[PATCH 3/3] x86/efi: Use efi_switch_mm() rather than manually twiddling with cr3

From: Sai Praneeth Prakhya
Date: Tue Aug 15 2017 - 15:23:04 EST


From: Sai Praneeth <sai.praneeth.prakhya@xxxxxxxxx>

Use helper function (efi_switch_mm()) to switch to/from efi_mm. We
switch to efi_mm before calling
1. efi_set_virtual_address_map() and
2. Invoking any efi_runtime_service()

Likewise, we need to switch back to previous mm (mm context stolen by
efi_mm) after the above calls return successfully.
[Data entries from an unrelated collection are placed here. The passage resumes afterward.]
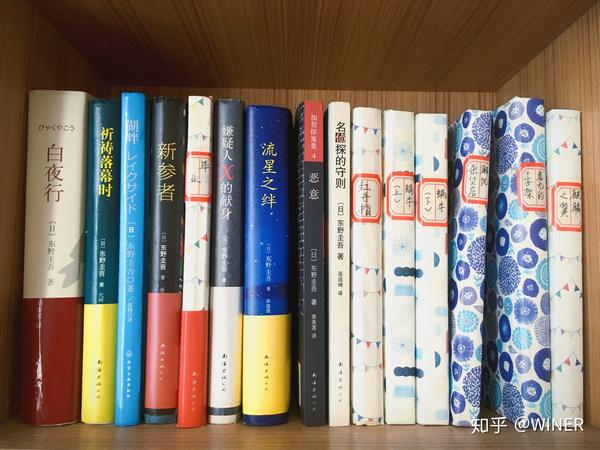 The height and width of the screenshot is (450, 600). I want to click on five right-most books, so click(567, 166), click(521, 168), click(474, 164), click(430, 167), click(402, 167). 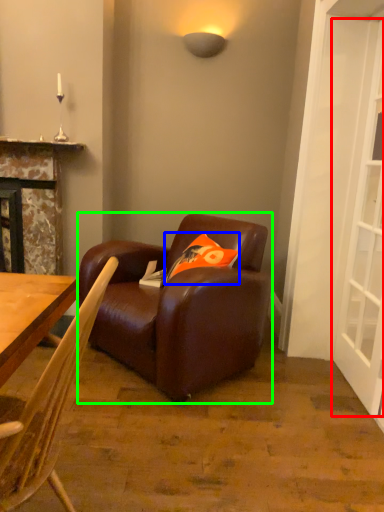 Question: Based on their relative distances, which object is farther from screen door (highlighted by a red box)? Choose from pillow (highlighted by a blue box) and studio couch (highlighted by a green box).

Choices:
 (A) pillow
 (B) studio couch

Answer: (B) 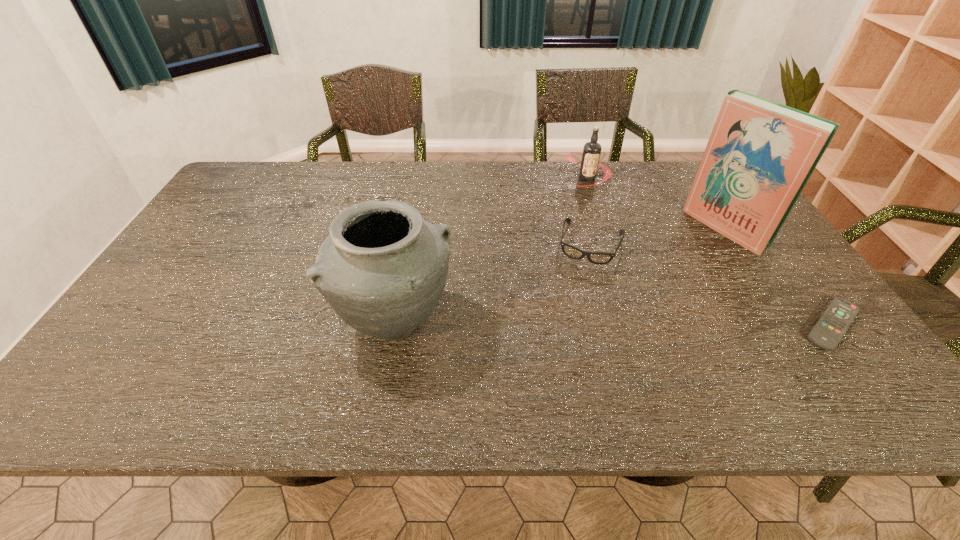 Identify which object is the fourth closest to the urn. Please provide its 2D coordinates. Your answer should be formatted as a tuple, i.e. [(x, y)], where the tuple contains the x and y coordinates of a point satisfying the conditions above.

[(828, 331)]

Where is `object that is the fourth closest one to the remote control`? The image size is (960, 540). object that is the fourth closest one to the remote control is located at coordinates (382, 268).

I want to click on free space that satisfies the following two spatial constraints: 1. on the front side of the third shortest object; 2. on the right side of the shortest object, so click(636, 325). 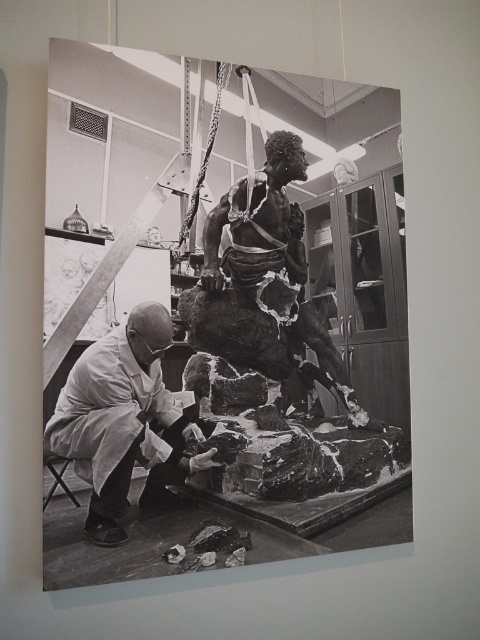 Question: In this image, where is white lab coat at lower left located relative to rough stone statue at center?

Choices:
 (A) above
 (B) below

Answer: (B)

Question: Considering the relative positions of white lab coat at lower left and rough stone statue at center in the image provided, where is white lab coat at lower left located with respect to rough stone statue at center?

Choices:
 (A) right
 (B) left

Answer: (B)

Question: Does white lab coat at lower left have a lesser width compared to rough stone statue at center?

Choices:
 (A) no
 (B) yes

Answer: (B)

Question: Which of the following is the closest to the observer?

Choices:
 (A) (242, 269)
 (B) (144, 387)

Answer: (B) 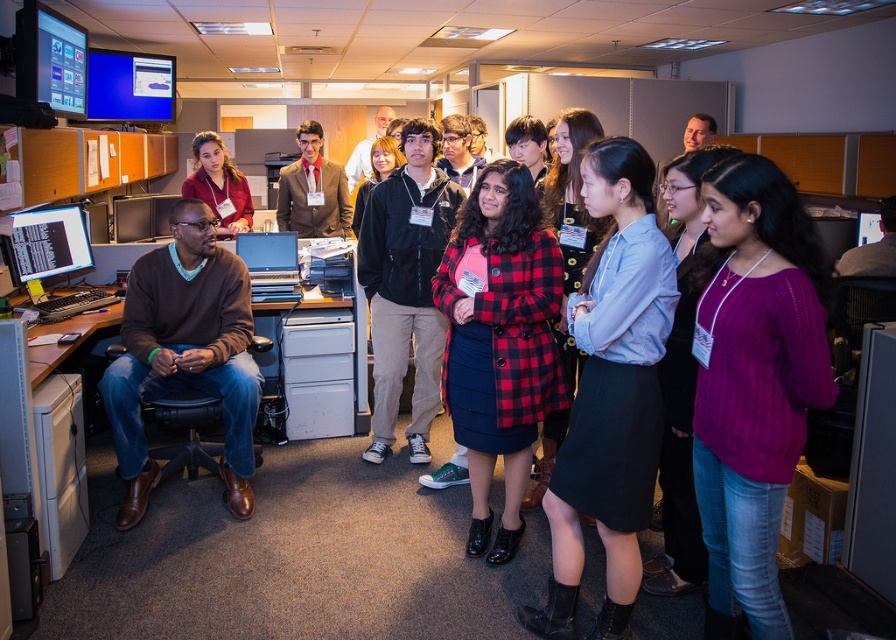 Question: Is brown sweater at left to the right of blue glossy monitor at upper left from the viewer's perspective?

Choices:
 (A) yes
 (B) no

Answer: (A)

Question: Can you confirm if brown sweater at left is positioned to the left of matte black laptop at center?

Choices:
 (A) yes
 (B) no

Answer: (A)

Question: Which point is closer to the camera?

Choices:
 (A) (125, 454)
 (B) (571, 524)
 (C) (553, 268)

Answer: (B)

Question: Which point appears farthest from the camera in this image?

Choices:
 (A) (76, 218)
 (B) (158, 116)
 (C) (745, 291)
 (D) (71, 109)

Answer: (B)

Question: Which point is farther from the camera taking this photo?

Choices:
 (A) (295, 282)
 (B) (295, 177)
 (C) (797, 337)

Answer: (B)

Question: Is light blue cotton shirt at center positioned in front of matte black monitor at upper left?

Choices:
 (A) yes
 (B) no

Answer: (A) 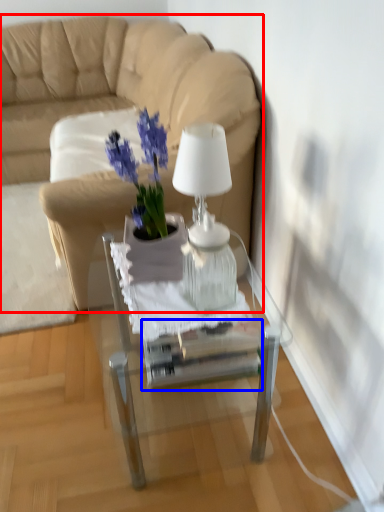 Question: Which object is closer to the camera taking this photo, studio couch (highlighted by a red box) or glass box (highlighted by a blue box)?

Choices:
 (A) studio couch
 (B) glass box

Answer: (B) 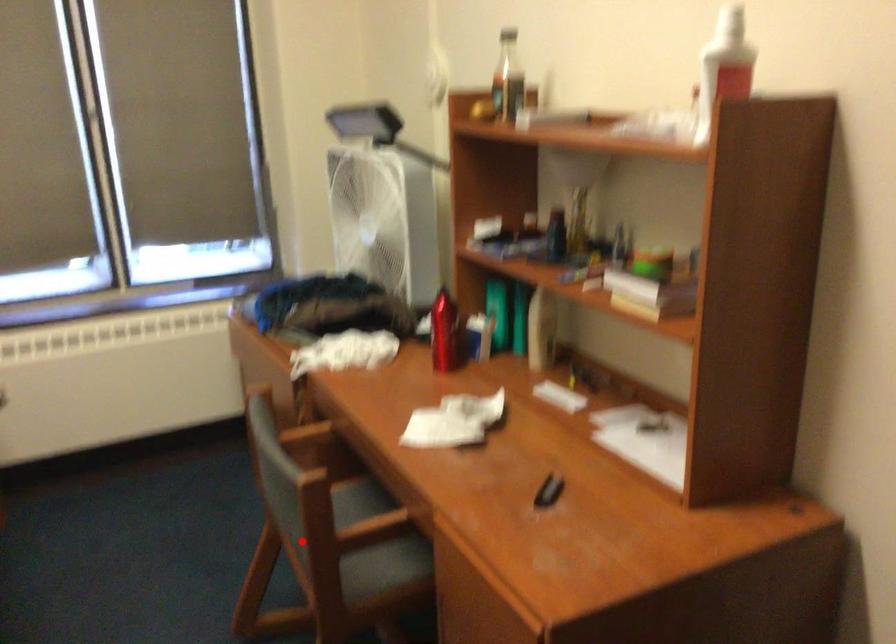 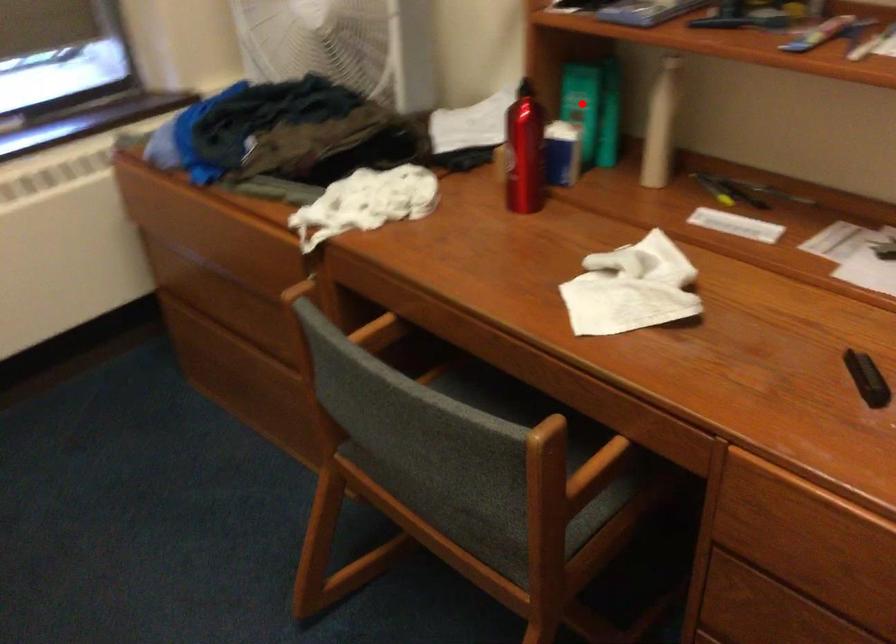 I am providing you with two images of the same scene from different viewpoints. A red point is marked on the first image and another point is marked on the second image. Is the red point in image1 aligned with the point shown in image2?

We can use
efi_switch_mm() only with x86_64 kernel and "efi=old_map" disabled
because, x86_32 and efi=old_map doesn't use efi_pgd, rather they use
swapper_pg_dir.

Signed-off-by: Sai Praneeth Prakhya <sai.praneeth.prakhya@xxxxxxxxx>
Cc: Lee, Chun-Yi <jlee@xxxxxxxx>
Cc: Borislav Petkov <bp@xxxxxxxxx>
Cc: Andy Lutomirski <luto@xxxxxxxxxx>
Cc: Michael S. Tsirkin <mst@xxxxxxxxxx>
Cc: Ricardo Neri <ricardo.neri@xxxxxxxxx>
Cc: Matt Fleming <matt@xxxxxxxxxxxxxxxxxxx>
Cc: Ard Biesheuvel <ard.biesheuvel@xxxxxxxxxx>
Cc: Ravi Shankar <ravi.v.shankar@xxxxxxxxx>
---
arch/x86/include/asm/efi.h | 30 +++++++++++++-------------
arch/x86/platform/efi/efi_64.c | 41 ++++++++++++++++++++++++------------
arch/x86/platform/efi/efi_thunk_64.S | 2 +-
3 files changed, 43 insertions(+), 30 deletions(-)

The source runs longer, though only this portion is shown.